Charting Tips Every Nurse Should Know

 


It's been many years since I attended nursing school, but I can tell you with certainty that we were not given much instruction on charting if any at all.  Instead, the instructors focused on more important things like how to make a hospital fold in the bed sheets and how to bully us during discussions after we had taken a test. There are some things about charting that nurses must know to protect themselves from lawsuits.

 

I sincerely hope that times have changed, and nursing students are getting more education on the importance of charting correctly.  If you can't chart properly, you are at serious risk of being sued for malpractice.  All nurses should carry malpractice insurance and if you have more questions about that you should read this article. 

Here are some tips that I have learned along the way and they have helped me avoid any problems with charting. Of course, you always want to check your hospital policies and protocols first, but here are the things I've learned that have helped me:

Always chart objectively. State the facts. Chart what you hear, see, smell and feel.  Document what the patient is actually doing. Always use quotations when you are charting what the patient said and quote them verbatim. 

I sometimes read what other nurses have charted and just cringe at the way they leave themselves wide open for a lawsuit. It's imperative that you understand what type of documentation can get you in big trouble. Don't chart "the patient is sleeping comfortably."  How do you know this? When you went into that room what did you see? "Patient is sleeping comfortably, as evidenced by the patient lying quietly with eyes closed on her left side. Respirations regular in rate and rhythm at 14. No cyanosis or pallor and skin is warm dry. Patients said, "I'm going to take a nap because I'm tired." Do you see the difference? You have explained how you came to that conclusion. Don't leave any areas in your charting for misinterpretation. 

Don't use words like "it appears", or "patient is anxious." Instead write "patient stated "I am anxious today."  Her hands are trembling, and she is biting her fingernails. Patient verbalized concern about her family coming to visit today. Patient stated, "I'm worried about my family coming to see me because I haven't seen them in so long" 

Never take shortcuts when you are assessing a patient. You shouldn't ever just peek your head in the door to check on a patient.  Unless you physically examine the patient yourself, don't chart that you did.  You need to check the patient thoroughly.  Just because a patient "appears" to be sleeping, doesn't mean everything is okay.  They may have pulled their IV out, or it could be infiltrated and because they're on pain meds and knocked out they don't feel it themselves.  There could be a "code brown" under the sheets, and unless you lift the sheets to find out, you won't know.  

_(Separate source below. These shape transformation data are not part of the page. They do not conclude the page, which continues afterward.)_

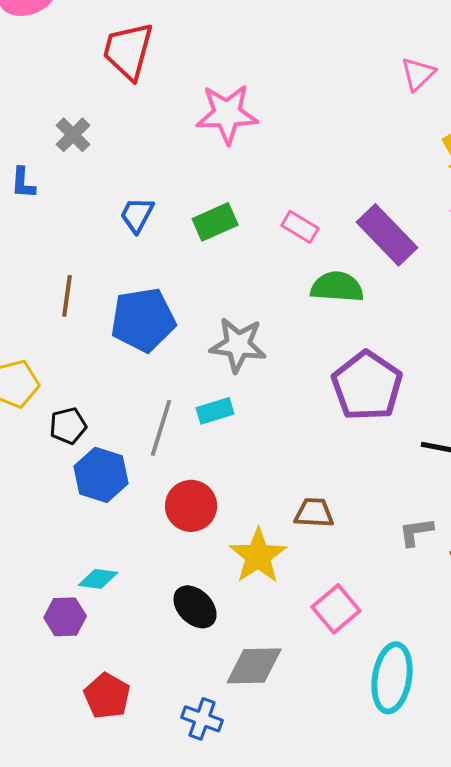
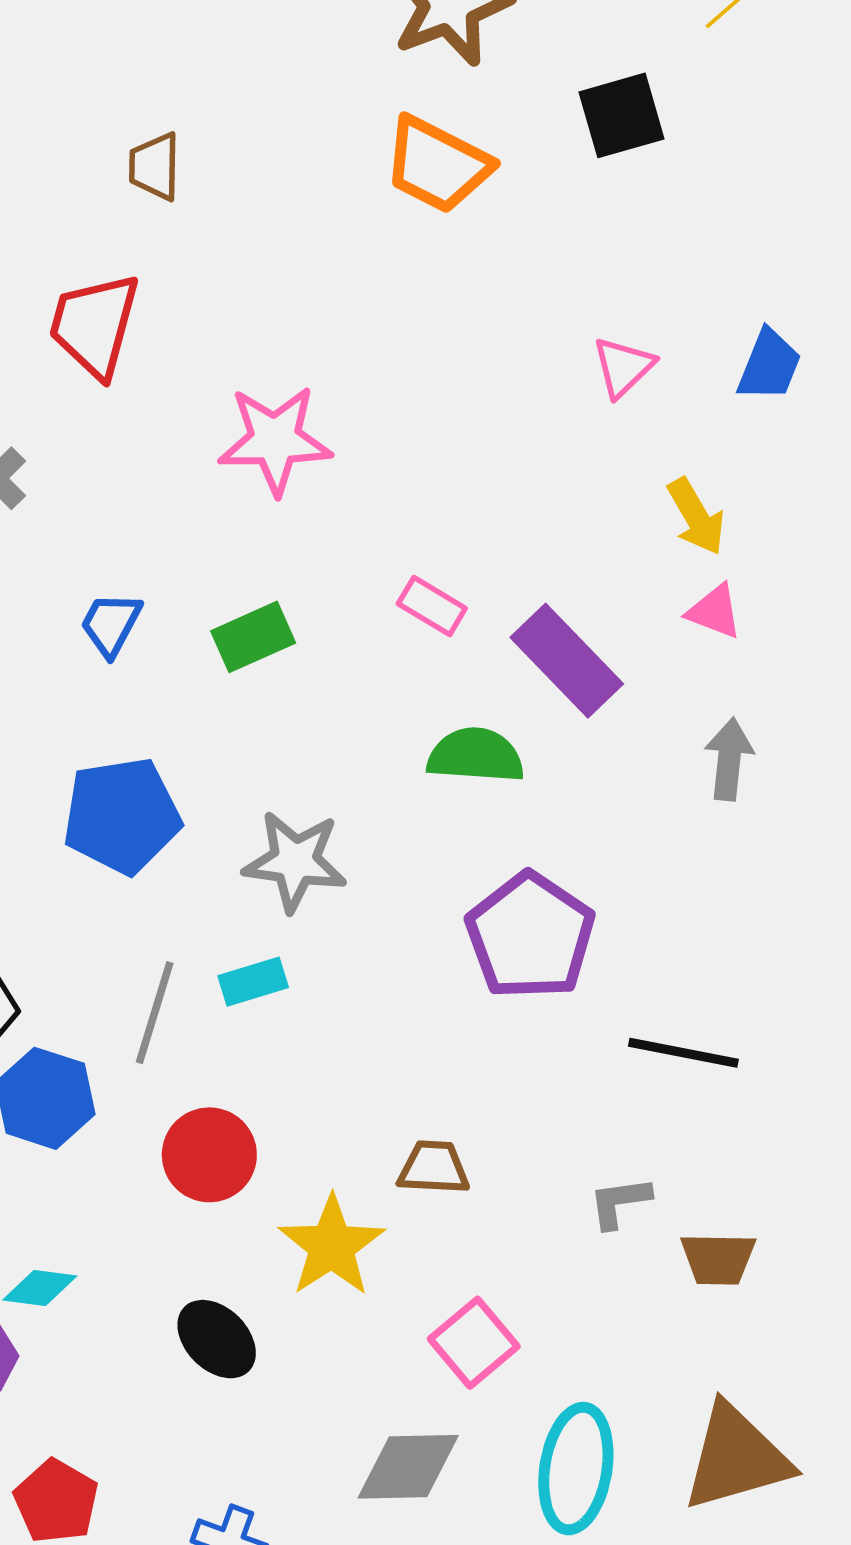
pink rectangle: (300, 227) -> (432, 606), moved
gray diamond: (254, 666) -> (408, 1467), moved

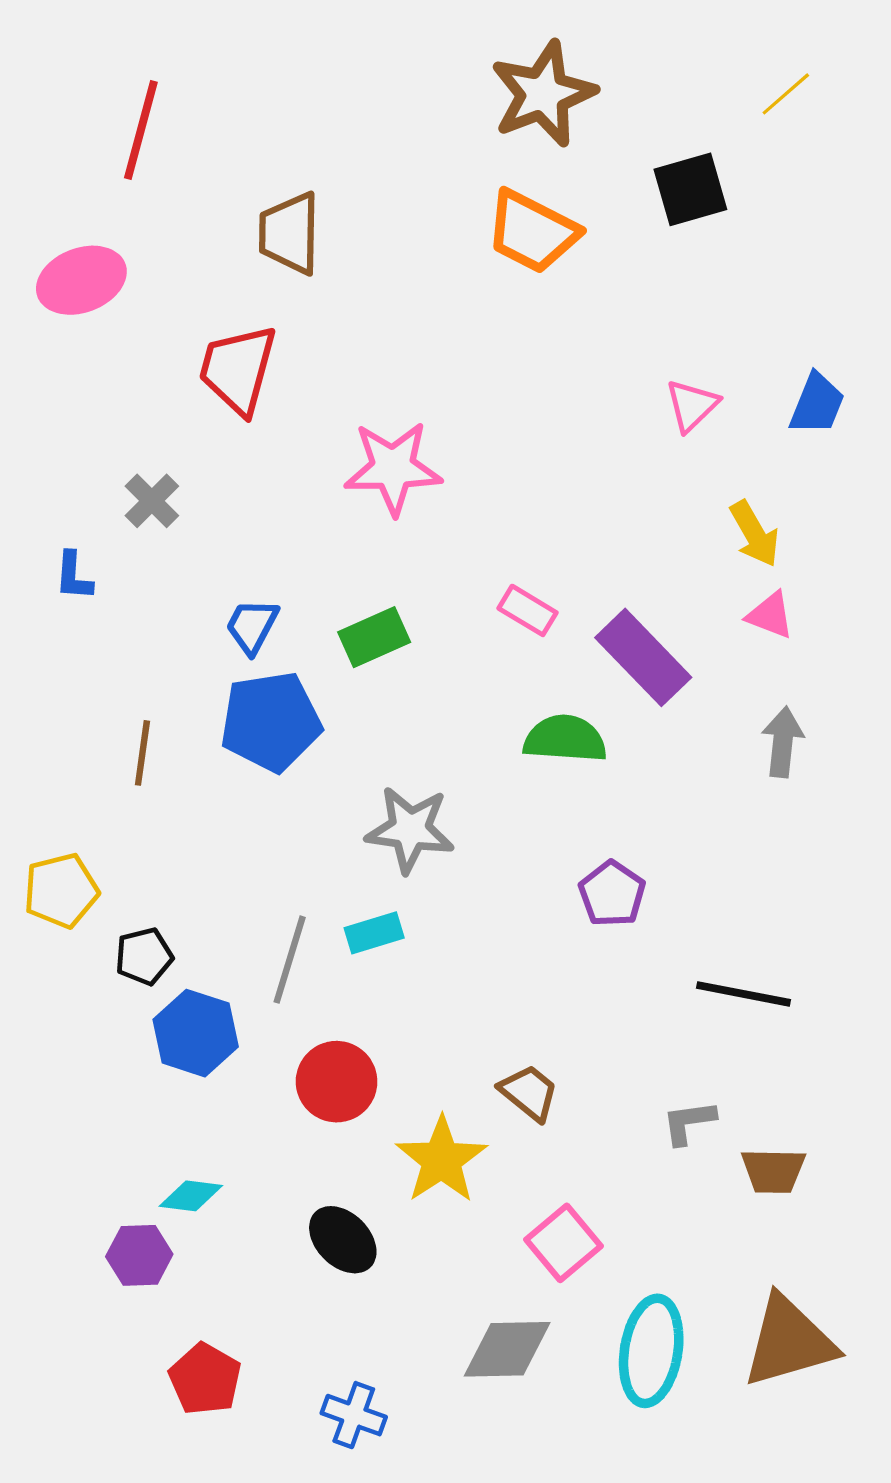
brown trapezoid: (155, 166) -> (290, 233), size x1.4
blue pentagon: (122, 816) -> (271, 722), moved
purple pentagon: (530, 936) -> (612, 894), size x0.6
brown trapezoid: (434, 1168) -> (529, 1093), turned 36

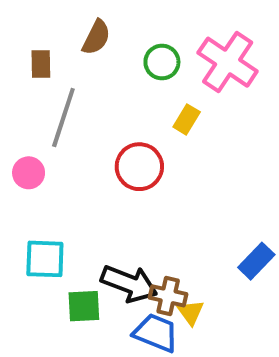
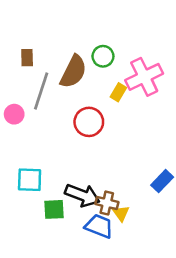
brown semicircle: (96, 37) -> (73, 72), moved, size x1.5
pink cross: (228, 62) -> (144, 77), moved, turned 30
pink circle: (29, 173) -> (14, 114), moved

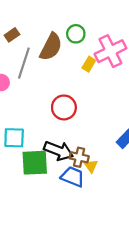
brown rectangle: (27, 58) -> (12, 35), turned 56
red circle: (89, 122) -> (64, 107), moved
green square: (54, 209) -> (35, 163), size x1.5

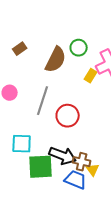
gray line: (24, 63) -> (43, 101), moved

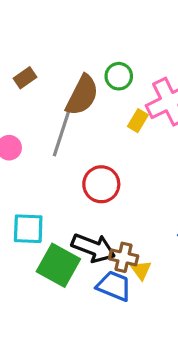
gray line: (43, 101) -> (62, 133), moved
green square: (41, 167) -> (58, 265), turned 32

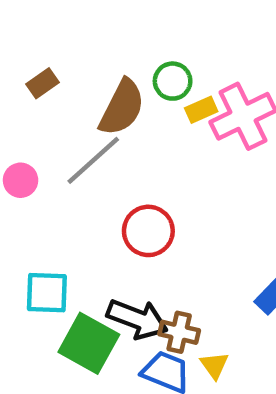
yellow rectangle: (138, 121) -> (201, 110), moved, turned 35
gray line: (62, 133) -> (93, 160), turned 30
yellow triangle: (141, 270) -> (214, 365), moved

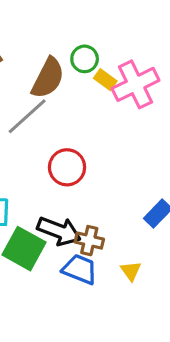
yellow rectangle: (201, 110) -> (105, 80), turned 60
yellow triangle: (214, 365) -> (131, 271), moved

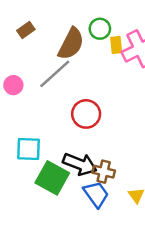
yellow rectangle: (105, 80) -> (116, 45), turned 48
blue trapezoid: (80, 269) -> (96, 194), turned 32

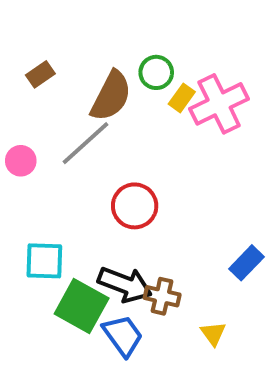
yellow rectangle: (116, 45) -> (182, 98), turned 42
blue trapezoid: (96, 194) -> (123, 335), moved

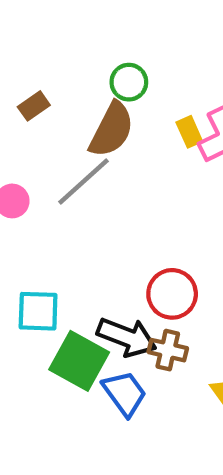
green circle: (156, 72) -> (129, 82), moved
yellow rectangle: (182, 98) -> (189, 132), turned -60
red circle: (135, 206) -> (172, 294), moved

If it "appears" that the patient is depressed, chart what makes your arrive at that conclusion.  Are they crying? Flat affect? Refused their food?  Chart what the patient tells you. "The patient stated " I want to die, I'm so depressed."  

If a patient is angry and combative, chart everything that happened.  Step away from your feelings about the incident, (I know this can be difficult), but you cannot chart with emotion.  State what happened, objectively.  "Patient  clenched his fist and yelled at me saying, " hurry up and get his Dilaudid."  Patient ripped his I.V out and threw the tubing on the floor, contaminating it."  This leaves no room for misinterpretation and people will understand that this patient was obviously angry. Not  because you said he was, but because of the way he was acting.

Never chart "pt.tolerated the procedure well."  How do you know this? Did they tell you? If so, chart, "Patient tolerated the procedure well, as evidenced by patient stating "I feel so much better now that I have the catheter in" and "I'm so glad that it's over with."

 

If a patient falls, and you didn't witness it, don't say "patient fell."  If you didn't see it, then you cannot state that it happened.  Instead, chart, "patient found on the floor in the prone position and she stated "I tripped on the chair leg." 

If an I.V site looks infiltrated to you, chart why you believe it to be infiltrated. "Patient's I.V is infiltrated as evidenced by I.V site redness, hot to the touch and patient stated "this is hurting me."

It's pretty simple when you break it down this way. It's just a matter of practice. When you chart, always imagine a judge and jury reading you work.  Think before you chart and always take your emotions completely out of the picture.  Also remember, if you don't chart it, it didn't happen. Always state facts and be truthful.